● **PROBLEM DETAILS**: Search the data for the word "деревянном". Reproduce every line where it is found.

=== Section Start ===

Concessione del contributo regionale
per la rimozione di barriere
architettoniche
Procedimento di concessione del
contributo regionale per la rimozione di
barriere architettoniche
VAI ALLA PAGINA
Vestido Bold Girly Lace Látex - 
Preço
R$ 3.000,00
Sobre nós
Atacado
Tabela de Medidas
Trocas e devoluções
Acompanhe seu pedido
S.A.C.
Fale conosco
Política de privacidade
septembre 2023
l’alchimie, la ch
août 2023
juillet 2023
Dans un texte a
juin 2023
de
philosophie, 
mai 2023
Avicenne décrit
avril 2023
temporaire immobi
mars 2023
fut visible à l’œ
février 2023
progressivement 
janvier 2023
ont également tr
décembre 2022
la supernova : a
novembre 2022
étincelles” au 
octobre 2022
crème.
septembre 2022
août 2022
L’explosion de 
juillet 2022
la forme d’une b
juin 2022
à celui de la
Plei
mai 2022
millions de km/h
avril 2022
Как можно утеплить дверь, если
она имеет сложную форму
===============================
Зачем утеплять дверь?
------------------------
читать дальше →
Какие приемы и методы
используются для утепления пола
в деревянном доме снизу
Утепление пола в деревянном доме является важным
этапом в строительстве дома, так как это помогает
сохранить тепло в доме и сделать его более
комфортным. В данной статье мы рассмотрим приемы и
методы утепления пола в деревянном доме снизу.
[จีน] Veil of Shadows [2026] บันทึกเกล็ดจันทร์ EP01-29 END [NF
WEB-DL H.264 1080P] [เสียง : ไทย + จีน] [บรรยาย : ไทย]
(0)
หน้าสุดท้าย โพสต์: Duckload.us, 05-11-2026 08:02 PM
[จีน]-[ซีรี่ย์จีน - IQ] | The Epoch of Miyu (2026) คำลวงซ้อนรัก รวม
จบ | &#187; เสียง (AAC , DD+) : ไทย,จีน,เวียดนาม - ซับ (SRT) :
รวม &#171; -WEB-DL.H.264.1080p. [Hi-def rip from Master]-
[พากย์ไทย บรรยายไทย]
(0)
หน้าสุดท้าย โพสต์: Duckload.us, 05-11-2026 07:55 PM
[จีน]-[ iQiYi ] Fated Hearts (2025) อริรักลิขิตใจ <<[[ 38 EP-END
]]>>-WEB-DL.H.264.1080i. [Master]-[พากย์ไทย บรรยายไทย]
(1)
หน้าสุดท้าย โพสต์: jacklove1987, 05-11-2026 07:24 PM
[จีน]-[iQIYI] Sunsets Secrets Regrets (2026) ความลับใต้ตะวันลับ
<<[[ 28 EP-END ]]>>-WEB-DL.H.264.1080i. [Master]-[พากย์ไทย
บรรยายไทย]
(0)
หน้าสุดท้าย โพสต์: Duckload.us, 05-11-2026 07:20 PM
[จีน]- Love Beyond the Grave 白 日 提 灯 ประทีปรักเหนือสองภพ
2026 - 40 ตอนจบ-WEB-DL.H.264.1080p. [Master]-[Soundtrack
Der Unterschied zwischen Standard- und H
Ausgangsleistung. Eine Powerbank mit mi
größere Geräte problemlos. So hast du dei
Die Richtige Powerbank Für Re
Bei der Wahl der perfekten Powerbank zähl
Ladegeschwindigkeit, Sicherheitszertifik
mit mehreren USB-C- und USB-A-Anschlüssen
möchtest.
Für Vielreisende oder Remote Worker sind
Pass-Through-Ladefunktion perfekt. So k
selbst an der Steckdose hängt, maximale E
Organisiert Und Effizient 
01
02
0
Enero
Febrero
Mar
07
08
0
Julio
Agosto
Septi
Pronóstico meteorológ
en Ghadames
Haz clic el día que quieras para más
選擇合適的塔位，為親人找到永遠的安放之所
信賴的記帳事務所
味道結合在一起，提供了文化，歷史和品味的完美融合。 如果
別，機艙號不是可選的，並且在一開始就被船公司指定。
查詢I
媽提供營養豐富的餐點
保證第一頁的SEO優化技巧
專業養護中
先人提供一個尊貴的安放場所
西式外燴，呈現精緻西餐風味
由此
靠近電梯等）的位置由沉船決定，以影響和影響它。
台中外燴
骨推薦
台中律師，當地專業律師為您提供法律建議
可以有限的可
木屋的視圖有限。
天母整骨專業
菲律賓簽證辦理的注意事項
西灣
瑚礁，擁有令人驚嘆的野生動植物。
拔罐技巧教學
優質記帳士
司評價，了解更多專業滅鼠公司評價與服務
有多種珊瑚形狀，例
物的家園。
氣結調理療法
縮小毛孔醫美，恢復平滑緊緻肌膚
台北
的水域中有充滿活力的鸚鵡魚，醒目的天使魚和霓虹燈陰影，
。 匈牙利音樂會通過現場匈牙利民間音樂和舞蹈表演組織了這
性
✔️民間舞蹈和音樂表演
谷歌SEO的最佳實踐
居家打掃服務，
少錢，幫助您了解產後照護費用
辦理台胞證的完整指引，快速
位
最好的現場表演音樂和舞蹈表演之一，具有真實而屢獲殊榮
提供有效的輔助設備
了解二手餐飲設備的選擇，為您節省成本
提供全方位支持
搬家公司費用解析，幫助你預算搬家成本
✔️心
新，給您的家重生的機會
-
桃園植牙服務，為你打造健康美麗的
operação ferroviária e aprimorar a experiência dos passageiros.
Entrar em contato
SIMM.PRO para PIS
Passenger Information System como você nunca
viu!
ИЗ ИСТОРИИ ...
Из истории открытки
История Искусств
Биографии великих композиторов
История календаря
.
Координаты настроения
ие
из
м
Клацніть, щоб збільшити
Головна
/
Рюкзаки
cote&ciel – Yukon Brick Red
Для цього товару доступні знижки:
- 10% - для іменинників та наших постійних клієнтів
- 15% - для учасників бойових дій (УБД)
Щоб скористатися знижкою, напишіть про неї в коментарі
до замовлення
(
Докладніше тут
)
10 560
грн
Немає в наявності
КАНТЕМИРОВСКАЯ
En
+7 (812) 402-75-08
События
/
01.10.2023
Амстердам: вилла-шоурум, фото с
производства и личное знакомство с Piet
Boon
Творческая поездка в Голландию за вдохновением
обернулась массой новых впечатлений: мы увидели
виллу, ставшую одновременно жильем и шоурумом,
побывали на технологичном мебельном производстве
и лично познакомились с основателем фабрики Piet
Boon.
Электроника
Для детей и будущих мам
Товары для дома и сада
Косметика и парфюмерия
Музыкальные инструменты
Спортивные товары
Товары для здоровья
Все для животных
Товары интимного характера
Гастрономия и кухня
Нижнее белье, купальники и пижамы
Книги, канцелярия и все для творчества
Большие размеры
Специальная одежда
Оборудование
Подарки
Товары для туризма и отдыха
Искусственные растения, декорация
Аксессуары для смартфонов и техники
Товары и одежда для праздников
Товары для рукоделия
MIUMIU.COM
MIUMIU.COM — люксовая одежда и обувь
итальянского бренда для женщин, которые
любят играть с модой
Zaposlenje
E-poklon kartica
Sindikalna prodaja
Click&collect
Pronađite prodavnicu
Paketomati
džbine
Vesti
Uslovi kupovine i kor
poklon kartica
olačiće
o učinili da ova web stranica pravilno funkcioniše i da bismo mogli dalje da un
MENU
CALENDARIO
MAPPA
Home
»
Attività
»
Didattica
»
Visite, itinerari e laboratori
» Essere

=== Section End ===

● **ANSWER TO THE PROBLEM**:
в деревянном доме снизу
Утепление пола в деревянном доме является важным
методы утепления пола в деревянном доме снизу.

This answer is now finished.